> [EXERCISE DATA]
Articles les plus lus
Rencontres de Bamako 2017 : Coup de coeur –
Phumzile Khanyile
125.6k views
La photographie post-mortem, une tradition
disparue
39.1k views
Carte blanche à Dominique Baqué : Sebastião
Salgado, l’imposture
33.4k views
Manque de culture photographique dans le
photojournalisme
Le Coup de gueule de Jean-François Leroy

> [EXERCISE PROMPT] Check the entries above for the word "Coup" and copy every line where it turns up.

> [ANSWER TO THIS PROBLEM]
Rencontres de Bamako 2017 : Coup de coeur –
Le Coup de gueule de Jean-François Leroy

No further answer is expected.